Telephone number, including area code of Agent for Service - (702) 361-3033
________________________________________________________________________________

                         CALCULATION OF REGISTRATION FEE
                  Amount of
Title of          Securities        Price       Maximum     Registration
Securities        Registered        Per Share   Offering    Fee

Common Stock (1)  1,000,000         $.50(2)     $500,000    $151.51

(1)  Issuable pursuant to options granted pursuant to the Plan.
(2)  Estimated Price in accordance with Rule 457(h).
<PAGE>
                                PART I
            INFORMATION REQUIRED IN THE SECTION 10(a) PROSPECTUS

Item 1.     Plan Information.

The documents containing the information related to the 1998 Stock Option Plan
(the "Plan") which is being filed as an exhibit to this Registration Statement
(the "Registration Statement") and documents incorporated by reference in
response to Item 3 of Part II of this Registration Statement, which taken
together constitute a prospectus that meets the requirements of Section 10(a)
of the Securities Act of 1933 (the "Securities Act") will be sent or given to
the participant by the Registrant as specified by Rule 428(b)(1) of the
Securities Act.

Item 2.     Registrant Information and Employee Plan Annual Information.

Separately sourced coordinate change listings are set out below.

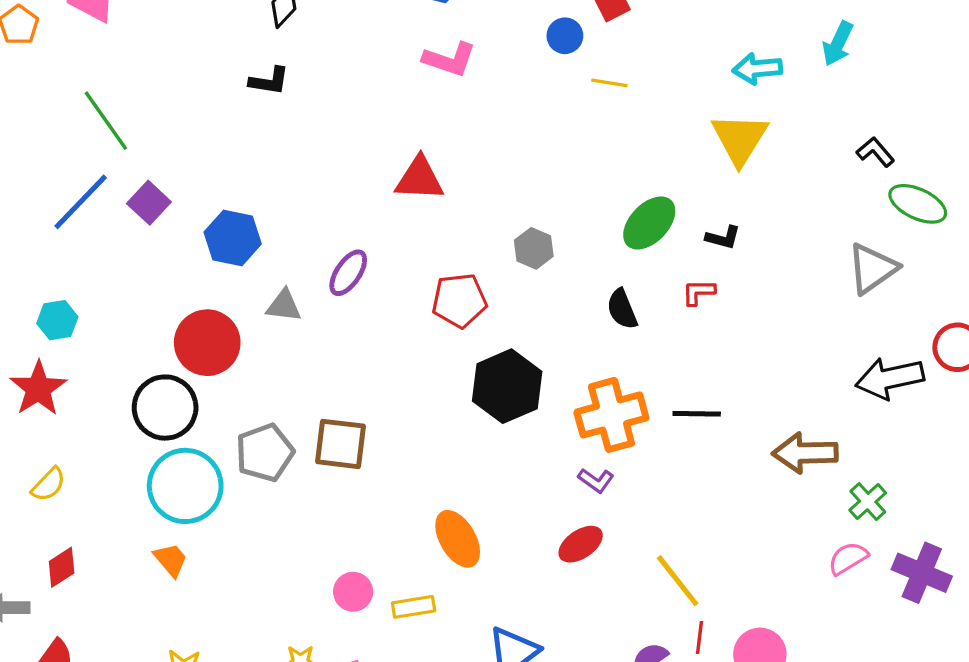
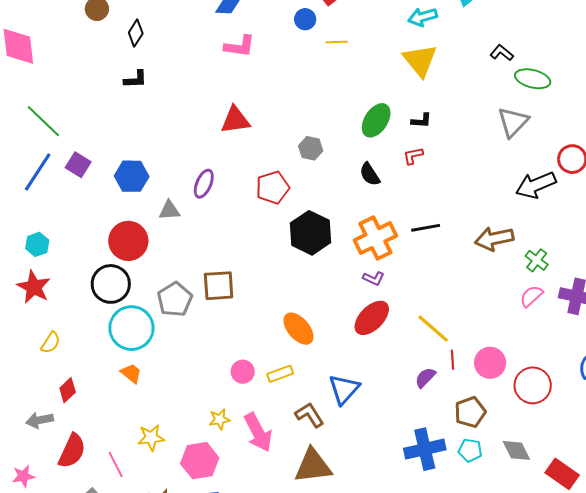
red ellipse: (581, 544) -> (372, 318), size x1.4

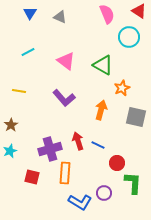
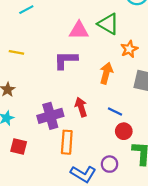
pink triangle: (66, 61) -> (79, 30), moved, turned -36
purple L-shape: (64, 98) -> (66, 60), turned 130
blue line: (98, 145) -> (115, 111), moved
red square: (32, 177) -> (19, 147), moved

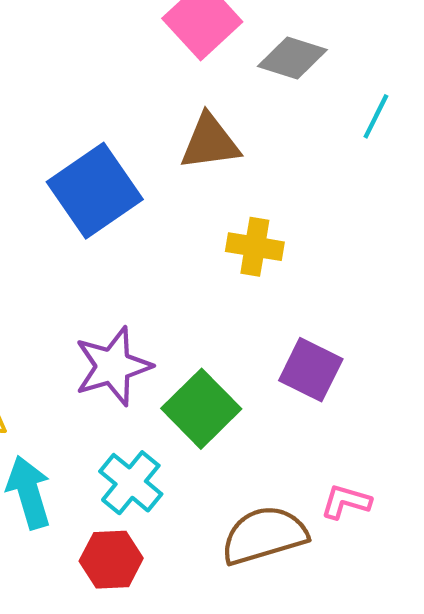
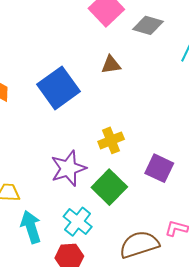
brown triangle: (210, 142) -> (111, 65), size x0.7
yellow cross: (255, 247) -> (111, 140), moved, turned -30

As required by this Item, the Registrant shall provide to the participant a
written statement advising them of the availability without charge, upon
written or oral request, of documents incorporated by reference in Item 3 of
Part II hereof and of documents required to be delivered pursuant to Rule
428(b) under the Securities Act.  The statement shall include the address
listing the title or department and telephone number to which the request is
to be directed.

                                PART II
               INFORMATION REQUIRED IN THE REGISTRATION STATEMENT

Item 3.     Incorporation of Documents by Reference.

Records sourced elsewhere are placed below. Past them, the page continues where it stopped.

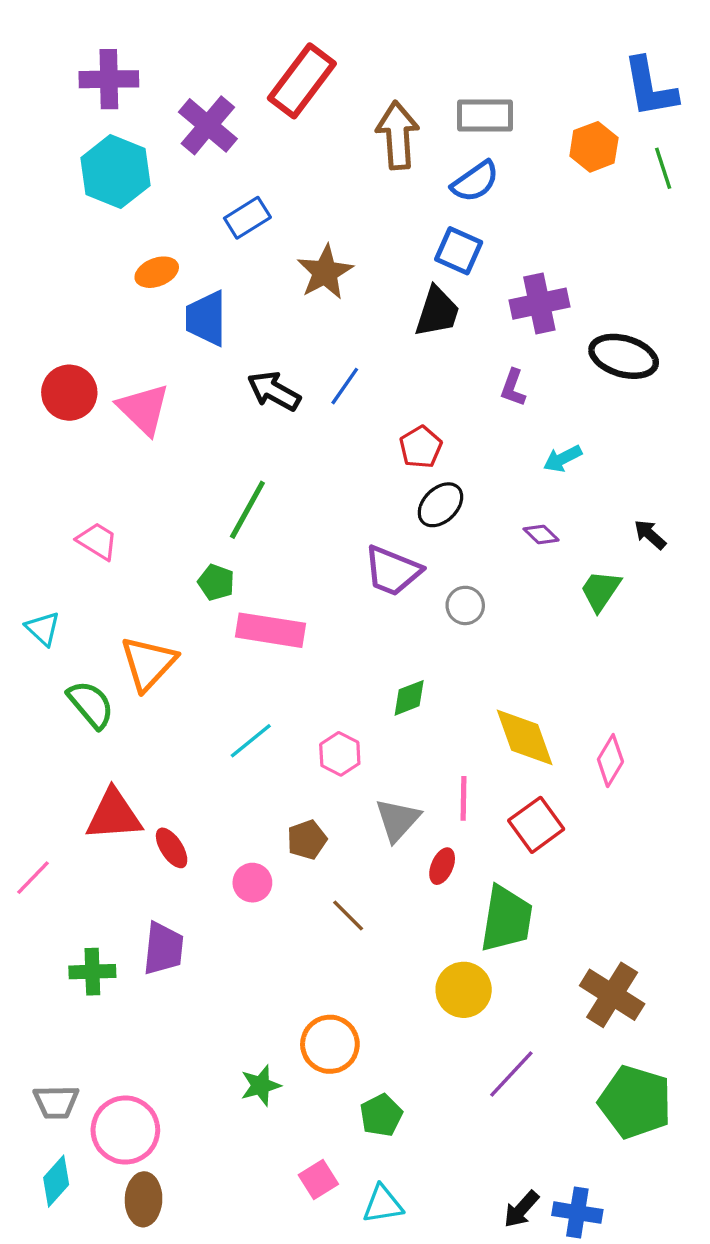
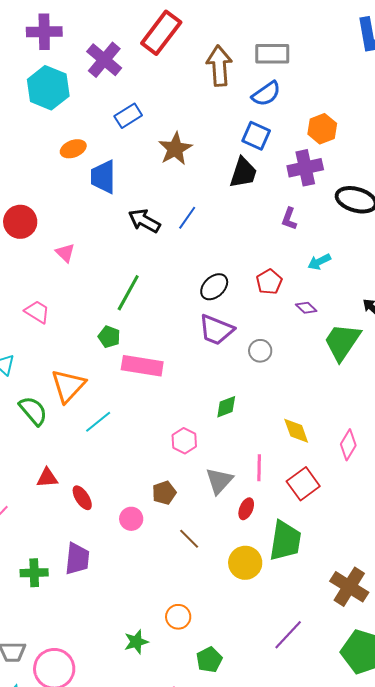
orange hexagon: (594, 147) -> (322, 129), moved
pink triangle: (144, 409) -> (65, 253), moved, size x0.6
red pentagon: (421, 447) -> (269, 282), moved
black ellipse: (440, 505) -> (214, 287), moved
green trapezoid: (600, 591) -> (342, 342), size x1.5
yellow diamond: (525, 737) -> (296, 431), size x0.7
cyan line: (251, 741) -> (98, 422), moved
red triangle: (114, 815) -> (47, 478), size x0.6
yellow circle: (464, 990) -> (245, 563), moved
orange circle: (330, 1044) -> (178, 617), size x0.7

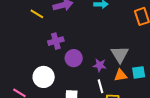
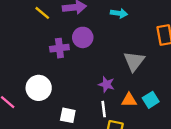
gray triangle: (120, 54) -> (134, 61), moved
purple circle: (74, 58) -> (83, 37), moved
cyan square: (139, 72) -> (151, 100), turned -32

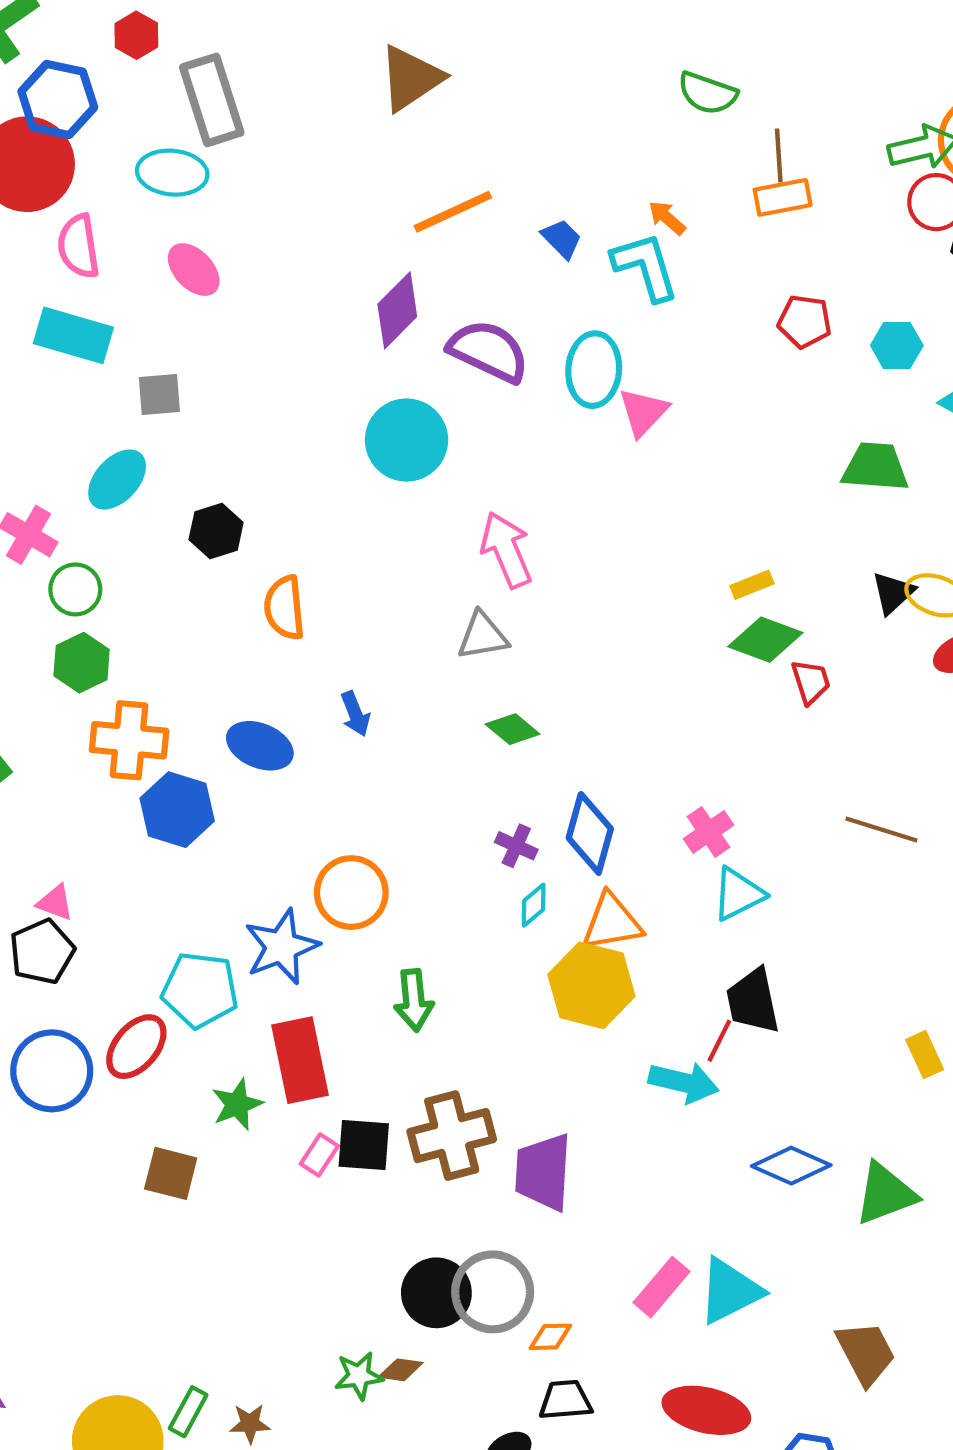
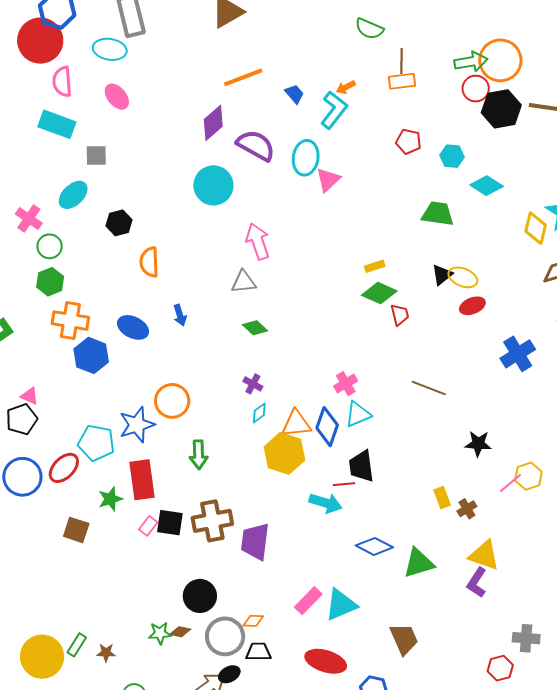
orange arrow: (667, 218) -> (346, 87), turned -72
cyan L-shape: (645, 266) -> (334, 110), turned 51
blue diamond: (590, 833) -> (327, 427), moved
red line: (719, 1041) -> (344, 484), turned 55
gray circle: (493, 1292) -> (225, 636), moved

The Registrant incorporates the following documents filed with the Securities
and Exchange Commission by reference in this Registration Statement:

(a)     The Registrant's 1998 Directors and Officers Stock Option Plan as
        filed with the Securities and Exchange Commission on July 10, 1998.

(b)     The Registrant's Annual Report on Form 10-KSB dated September 30, 1998

(c)     The Registrant's Quarterly Report on Form 10-QSB dated May 15, 1999.

        All other documents filed by Registrant after the date of this
        Registration Statement under Section 13(a), 13(c), 14 and 15 (d) of
        the Securities Exchange Act of 1934, (the Exchange Act) are
        incorporated by reference herein and into the Section 10 Prospectus to
        be a part thereof from the date of filing of such documents.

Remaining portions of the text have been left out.